17. Greetings. This is the second segment to the three-part discussion on formats that leave behind a strong legacy and how Worlds 2013 is an embodiment of that legacy. In this article, I provide a simple model of skill curves and how to interpret them. This model helps to tease apart skillful formats from the more subjective values that influence what people call a “good” or “bad” format and sets the stage for the Worlds analysis in part 3.
Format Skill Curves in Graphic Form
There is a thought experiment that describes the kind of formats competitive players honor: If two players of very different skill levels faced each other with identical decks and played a thousand times, the win rate between the two would be an even 50%-50% in a truly random format and devoid of all skill, and 100%-0% in favor of the more experienced player in a format where skill alone determined the outcome of matches. An example of a 50% game is Tic-Tac-Toe, and an example of a 100% game (or one quite close to it) is Chess.
Since even the most degenerate forms of Yugioh involve decision making, this experiment would never result in the 50-50 outcome, not even in a chaotic traditional format. On the other hand, since even the most skill-based forms of Yugioh involve luck of the draw, this experiment would never result in the 100-0 outcome, not even in the grind of Goat Control format. The worst Yugioh formats, affectionately termed “dice-roll” formats, push toward the hypothetical 50-50 (maybe something like 60-40), and the legacy formats push toward the hypothetical 100-0 (perhaps around 90-10). “Different skill level” in the thought experiment can be distilled down to the difference in time each player has invested into practice, though in reality it would include other factors (fig 1).
Fig 1. The exact hour and % increments in a model representation deviate from real-world data (if it were ever possible to be mined). A real-world plot would show something like zig-zags rather than neat curves. However, general characteristics of this model will hold true regardless of real-world deviations in individual data points. All formats have parabolic functions and an asymptote at some number of hours, where win % can no longer increase. Consider three important patterns:
1) These asymptotes begin at varying x-values.

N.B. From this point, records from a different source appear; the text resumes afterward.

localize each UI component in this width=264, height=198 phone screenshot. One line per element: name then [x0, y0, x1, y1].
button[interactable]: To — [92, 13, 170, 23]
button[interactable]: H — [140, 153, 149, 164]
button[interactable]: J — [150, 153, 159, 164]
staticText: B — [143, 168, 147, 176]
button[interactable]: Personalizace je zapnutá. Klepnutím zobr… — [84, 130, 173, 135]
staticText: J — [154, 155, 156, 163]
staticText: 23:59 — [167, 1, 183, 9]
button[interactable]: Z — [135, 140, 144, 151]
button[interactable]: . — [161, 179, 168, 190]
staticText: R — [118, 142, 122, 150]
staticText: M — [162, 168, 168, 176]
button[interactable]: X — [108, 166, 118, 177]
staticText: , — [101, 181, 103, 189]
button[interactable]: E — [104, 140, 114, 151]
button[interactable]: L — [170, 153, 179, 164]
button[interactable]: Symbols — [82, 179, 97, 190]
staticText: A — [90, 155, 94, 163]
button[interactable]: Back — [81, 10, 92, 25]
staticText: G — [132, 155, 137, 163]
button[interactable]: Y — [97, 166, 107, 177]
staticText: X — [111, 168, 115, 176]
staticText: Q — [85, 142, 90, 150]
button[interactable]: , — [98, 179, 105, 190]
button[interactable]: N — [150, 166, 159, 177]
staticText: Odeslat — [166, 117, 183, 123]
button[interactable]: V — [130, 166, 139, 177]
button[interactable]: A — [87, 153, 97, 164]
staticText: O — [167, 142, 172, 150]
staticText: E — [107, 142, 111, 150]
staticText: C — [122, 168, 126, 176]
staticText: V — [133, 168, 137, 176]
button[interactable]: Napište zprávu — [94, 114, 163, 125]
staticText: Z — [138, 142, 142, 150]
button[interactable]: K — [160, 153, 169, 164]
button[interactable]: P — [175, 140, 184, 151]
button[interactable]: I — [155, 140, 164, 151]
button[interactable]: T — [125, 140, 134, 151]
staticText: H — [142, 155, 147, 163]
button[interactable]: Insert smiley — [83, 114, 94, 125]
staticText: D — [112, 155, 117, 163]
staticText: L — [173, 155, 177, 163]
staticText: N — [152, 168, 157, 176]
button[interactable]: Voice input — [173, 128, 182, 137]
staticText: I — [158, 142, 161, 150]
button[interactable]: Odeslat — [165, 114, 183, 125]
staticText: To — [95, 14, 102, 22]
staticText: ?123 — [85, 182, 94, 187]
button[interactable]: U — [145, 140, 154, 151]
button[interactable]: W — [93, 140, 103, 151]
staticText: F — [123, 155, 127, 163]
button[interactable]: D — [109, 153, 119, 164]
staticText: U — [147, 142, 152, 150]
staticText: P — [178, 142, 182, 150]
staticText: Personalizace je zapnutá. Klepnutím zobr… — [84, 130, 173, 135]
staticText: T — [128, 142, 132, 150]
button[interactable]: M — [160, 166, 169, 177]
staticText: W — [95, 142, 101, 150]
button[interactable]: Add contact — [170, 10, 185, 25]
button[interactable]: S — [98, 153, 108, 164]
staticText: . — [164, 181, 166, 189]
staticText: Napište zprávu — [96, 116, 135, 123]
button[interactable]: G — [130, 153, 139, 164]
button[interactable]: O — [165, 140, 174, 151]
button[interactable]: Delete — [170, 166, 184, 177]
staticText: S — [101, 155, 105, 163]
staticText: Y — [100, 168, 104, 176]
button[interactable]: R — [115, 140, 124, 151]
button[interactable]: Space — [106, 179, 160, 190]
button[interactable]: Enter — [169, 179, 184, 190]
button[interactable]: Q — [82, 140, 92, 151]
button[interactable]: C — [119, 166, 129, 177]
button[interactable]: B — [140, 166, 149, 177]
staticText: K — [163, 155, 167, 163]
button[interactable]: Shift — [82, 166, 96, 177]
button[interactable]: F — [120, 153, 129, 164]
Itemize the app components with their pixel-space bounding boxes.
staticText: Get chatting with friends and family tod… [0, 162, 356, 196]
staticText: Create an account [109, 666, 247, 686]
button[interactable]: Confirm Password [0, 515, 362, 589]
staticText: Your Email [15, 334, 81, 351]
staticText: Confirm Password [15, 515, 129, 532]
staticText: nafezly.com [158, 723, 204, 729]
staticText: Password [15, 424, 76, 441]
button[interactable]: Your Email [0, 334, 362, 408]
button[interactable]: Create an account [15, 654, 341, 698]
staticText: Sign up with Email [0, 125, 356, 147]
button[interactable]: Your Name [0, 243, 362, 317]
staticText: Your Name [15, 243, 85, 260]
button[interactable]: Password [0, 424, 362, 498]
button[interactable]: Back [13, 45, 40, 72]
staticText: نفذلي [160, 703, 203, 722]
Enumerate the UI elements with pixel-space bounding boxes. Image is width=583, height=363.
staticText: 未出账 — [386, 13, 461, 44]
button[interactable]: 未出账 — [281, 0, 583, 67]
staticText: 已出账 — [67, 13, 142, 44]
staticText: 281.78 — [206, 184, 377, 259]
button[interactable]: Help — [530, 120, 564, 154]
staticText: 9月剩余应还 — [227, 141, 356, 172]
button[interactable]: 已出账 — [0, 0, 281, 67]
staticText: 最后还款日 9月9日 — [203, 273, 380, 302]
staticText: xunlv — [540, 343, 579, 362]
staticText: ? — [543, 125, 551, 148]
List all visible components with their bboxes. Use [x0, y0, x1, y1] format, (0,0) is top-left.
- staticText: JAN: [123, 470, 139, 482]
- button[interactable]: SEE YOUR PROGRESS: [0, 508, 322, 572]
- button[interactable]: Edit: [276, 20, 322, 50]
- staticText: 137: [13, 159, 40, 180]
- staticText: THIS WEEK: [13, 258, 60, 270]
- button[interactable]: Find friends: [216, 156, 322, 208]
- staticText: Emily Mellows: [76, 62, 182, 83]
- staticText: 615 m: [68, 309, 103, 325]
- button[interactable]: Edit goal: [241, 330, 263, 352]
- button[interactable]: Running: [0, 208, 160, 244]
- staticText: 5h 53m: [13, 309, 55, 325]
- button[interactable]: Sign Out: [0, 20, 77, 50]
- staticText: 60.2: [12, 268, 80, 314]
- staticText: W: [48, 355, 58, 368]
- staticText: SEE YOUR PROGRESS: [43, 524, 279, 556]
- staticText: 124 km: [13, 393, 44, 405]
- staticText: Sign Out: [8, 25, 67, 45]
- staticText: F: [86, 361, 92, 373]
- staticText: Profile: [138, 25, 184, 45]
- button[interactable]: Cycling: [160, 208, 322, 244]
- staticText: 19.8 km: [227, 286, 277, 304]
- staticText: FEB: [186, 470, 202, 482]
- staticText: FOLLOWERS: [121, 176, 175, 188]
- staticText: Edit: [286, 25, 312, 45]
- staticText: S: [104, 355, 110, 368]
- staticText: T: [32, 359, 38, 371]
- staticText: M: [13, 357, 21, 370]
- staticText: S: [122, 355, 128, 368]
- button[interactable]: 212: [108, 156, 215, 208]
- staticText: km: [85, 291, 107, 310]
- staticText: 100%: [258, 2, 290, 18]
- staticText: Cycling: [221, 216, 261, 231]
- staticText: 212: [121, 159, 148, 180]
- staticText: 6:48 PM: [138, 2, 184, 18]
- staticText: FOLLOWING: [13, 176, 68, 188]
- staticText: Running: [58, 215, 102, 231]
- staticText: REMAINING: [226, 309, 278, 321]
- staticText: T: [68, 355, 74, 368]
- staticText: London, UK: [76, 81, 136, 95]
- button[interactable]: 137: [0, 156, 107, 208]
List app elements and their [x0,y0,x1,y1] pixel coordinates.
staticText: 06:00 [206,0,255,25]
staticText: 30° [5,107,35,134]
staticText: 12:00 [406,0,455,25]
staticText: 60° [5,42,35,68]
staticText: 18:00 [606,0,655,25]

2) These asymptotes have varying y-values. They will never be at or below 50, and they will never be at or above 100.
3) Win rate will not increase linearly except at low levels of experience, and will always even out as a parabolic curve over time.
Let’s interpret these three characteristics and examine their implications.
1. Varying x-values
While all formats will have an x-value cap where additional experience cannot affect longitudinal results, these caps vary. Once again, extreme examples illustrate this best. A game like tic-tac-toe would have an asymptote that begins at close to 0 hours. If it were plotted on the above graph, it would look like a flat line. A game like Chess does have an asymptote, but it would begin far off the x-axis shown here and wouldn’t fit in the graph. Yugioh falls in between those extremes and is highly variable. The implication is that calling a deck “auto-pilot” is incredibly misleading and vague. No deck is auto-pilot, in the sense that even the simplest deck will still have a curve that increases for a bit before reaching its asymptote. Yet, all decks are auto-pilot, in the sense that all decks have asymptotes eventually. This means it’s possible to practice to a point where you can play anything in your sleep, even Goat Control. This is why Jae Kim has said Tele-DAD is auto-pilot for him (which was received with controversy). All decks have a non-auto-pilot point, and all decks have an auto-pilot point. Thus, calling a deck auto-pilot in itself doesn’t say much about the deck. Players often mean that the deck reaches the auto-pilot point at lower levels of experience when they say a deck is auto-pilot.
2. Varying y-values
The peak y-value for a format or deck determines how much difference experience, and thus, decision making can actually influence the outcome of your matches in the long term. Whereas x-values show the skill demand for a game, y-values show luck dependence. They sound like the same thing, but actually give you two different pieces of information. For instance, tic-tac-toe’s asymptote would begin near an x-value of 0 (low skill demand), yet its flat-lined asymptote would run straight through the y-value of 100. This is because the little amount of skill involved in tic-tac-toe guarantees you will win against someone without that skill every time. In contrast, rolling electronic dice would have an asymptote that both begins at x=0 (no skill demand), and also runs through a y-value of 0 (all luck).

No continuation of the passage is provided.